Tiangco insists that the CA erred in affirming the ruling of the RTC that he is not entitled to the unpaid renewal commissions which accrued after his termination. Tiangco argues that under the Agent’s Agreement in SLOCPI, an agent who has completed 15 years of service is entitled to commissions, bonuses and other compensations even after his termination. Tiangco further posits that SLOCPI and SLFPI are holding themselves out to the public as one and the same entity considering that both companies have interlocking management, officers, and policies. Moreover, the termination of SLFPI’s Consultant’s Agreement meant the automatic or concurrent termination of SLOCPI’s Agent’s Agreement.
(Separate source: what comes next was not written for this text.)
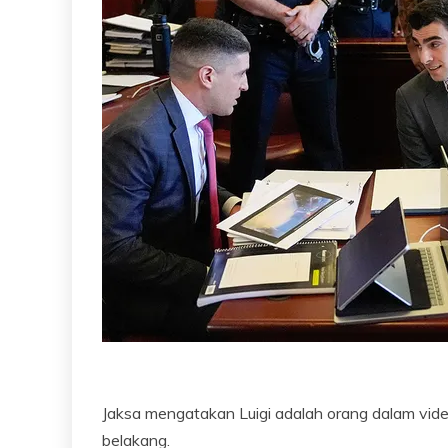
Jaksa mengatakan Luigi adalah orang dalam vi
belakang.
Allegedly, the provisions in the Agent’s Agreement under SLOCPI is applicable to his commissions under SLFPI.
In its assailed Decision, the CA held that it saw no reason to pierce the veil of corporate fiction of SLFPI or consider SLFPI and SLOCPI as one, as there was no showing that SLFPI was established to defeat public convenience, justify wrong, protect fraud or defend crime, or is used as a device to defeat the labor laws, nor is there any showing that SLFPI is used as a business conduit of SLOCPI.
In order for the Alter Ego Doctrine or the piercing of the corporate veil to be applied, the following elements of the Control Test must concur:
(1) Control, not mere majority or complete stock control, but complete domination, not only or finances but of policy and business practice in respect to the transaction attacked so that the corporate entity as to this transaction had at the time no separate mind, will or existence of its own;
(2) Such control must have been used by the defendant to commit fraud or wrong, to perpetuate the violation of a statutory or other positive legal duty, or dishonest and unjust act in contravention of plaintiff’s legal right; and
(3) The aforesaid control and breach of duty must [have] proximately caused the injury or unjust loss complained of.
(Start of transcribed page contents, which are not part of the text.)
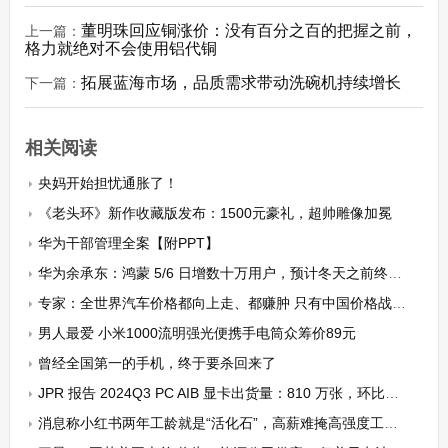
董明珠回应铜涨价：没有百分之百的把握之前，
上一篇：
格力就绝对不会使用铝代铜
拓展蓝海市场，品质需求带动洗碗机持续增长
下一篇：
相关阅读
央妈开始担忧通胀了！
《老头环》新作收藏版发布：1500元豪礼，超帅雕像加冕
华为干部管理全案【附PPT】
华为余承东：鸿蒙 5/6 日增数十万用户，预计冬天之前终端设备数将突破 1 亿台
专家：全世界汽车价格都向上走、都赚肿 只有中国价格战很奇怪
男人最爱 小米1000流明强光便携手电筒众筹价89元
曾经全国第一的手机，终于要杀回来了
JPR 报告 2024Q3 PC AIB 显卡出货量：810 万张，环比降 14.5%、同比降 7.9%
消息称小红书两年工龄就是“活化石”，高薪难掩高强度工作与组织动荡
The mere existence of interlocking directors, management, and even the intricate intertwining of policies of the two corporate entities do not justify the piercing of the corporate veil of SLFPI, unless there is presence of fraud or other public policy considerations. To stress, the Alter Ego Doctrine cannot be casually invoked nor presumed. Failure to prove any of the foregoing requisites precludes Tiangco from invoking the same. Considering that no clear and convincing proof of any wrongdoing was proven in this case, the CA properly ruled that the provisions in the Agent’s Agreement in SLOCPI cannot be used as a basis in Tiangco’s claim for commissions under SLFPI. Simply put, Tiangco cannot invoke the provisions under the SLOCPI Agent’s Agreement in order to demand the renewal commissions under SLFPI policies, which accrued after his termination.
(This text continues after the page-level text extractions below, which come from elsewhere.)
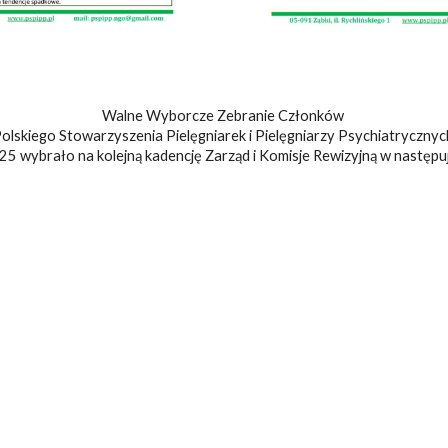
Walne Wyborcze Zebranie Członków
olskiego Stowarzyszenia Pielęgniarek i Pielęgniarzy Psychiatryczny
25 wybrało na kolejną kadencję Zarząd i Komisje Rewizyjną w następu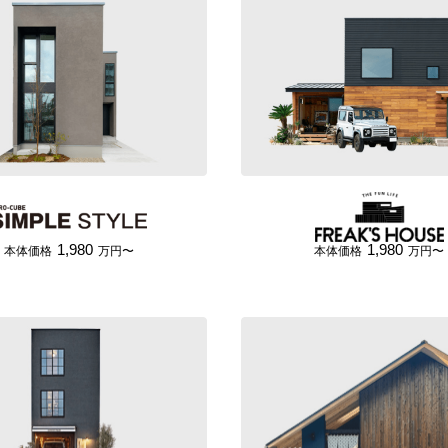
1,980
1,980
本体価格
万円〜
本体価格
万円〜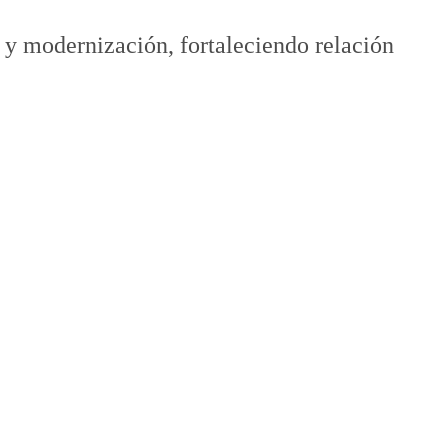
 y modernización, fortaleciendo relación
Aside from invoking the Alter Ego Doctrine to pursue his claim, Tiangco denied being bound by the Consultant’s Agreement as he belied having signed it. However, there is preponderant evidence on record, which would prove that Tiangco knows that he is bound by SLFPI’s Consultant’s Agreement. Tiangco admitted that it was his signature appearing on the SLFPI’s Briefing Certification wherein he acknowledged that he has read the Consultant’s Agreement, Guidelines on Personal and Returned Cheques of Sales Consultants and understood the full context of such agreements. Tiangco likewise indicated therein that he submitted the Sales Consultant’s Contract and Remuneration Schedule to SLFPI.
Section VI, paragraph (d), sub-paragraph (a) of the SLFPI ‘s Consultant’s Agreement provides that:
- SALES CONSULTANT’S COMPENSATION
The Company will compensate the Sales Consultant commissions, bonuses and other compensation while this Agreement is in force and effect subject to the following conditions:
x x x x
(d) Commissions, bonuses and other compensation shall not be payable nor accrue to the Sales Consultant:
- After termination of this Agreement except as follows:
- First year commissions due on cases submitted and installment paid prior to such termination but approved after the effective date of cancellation;
- If the termination is by reason of the death of the Sales Consultant[,] then the Company will pay to the legal representative of the Sales Consultant as they become payable the commissions that would have been payable during the commission-paying period of the plans concerned;
- With respect to the payments described in (ii), in the absence of the appointment of a legal representative, the Company may in its sole discretion make payment to the Sales Consultant ‘s legal spouse, if any, and be fully discharged of its liability to the extent of the payment actually made to such spouse.
Considering that Tiangco was terminated due to an administrative complaint, it is clear from the foregoing that he is not entitled to any commission, bonus or other compensation after the termination of the agreement.
Cash Bond is withheld until the release of Clearance.
Tiangco likewise asserts that he is entitled to the refund of his cash bond with SLFPI. Tiangco claims that SLFPI’s Agency Accounting and Administration Officer Elvie M. Mamaril issued a Certification dated June 8, 2005 clearing him of all his financial accountabilities, thus, justifying his claim for refund of cash bond amounting to P50,000.00. Respondents, on the other hand, insist that the certification they issued to Tiangco only pertained to his earnings for the years 2002 to 2003.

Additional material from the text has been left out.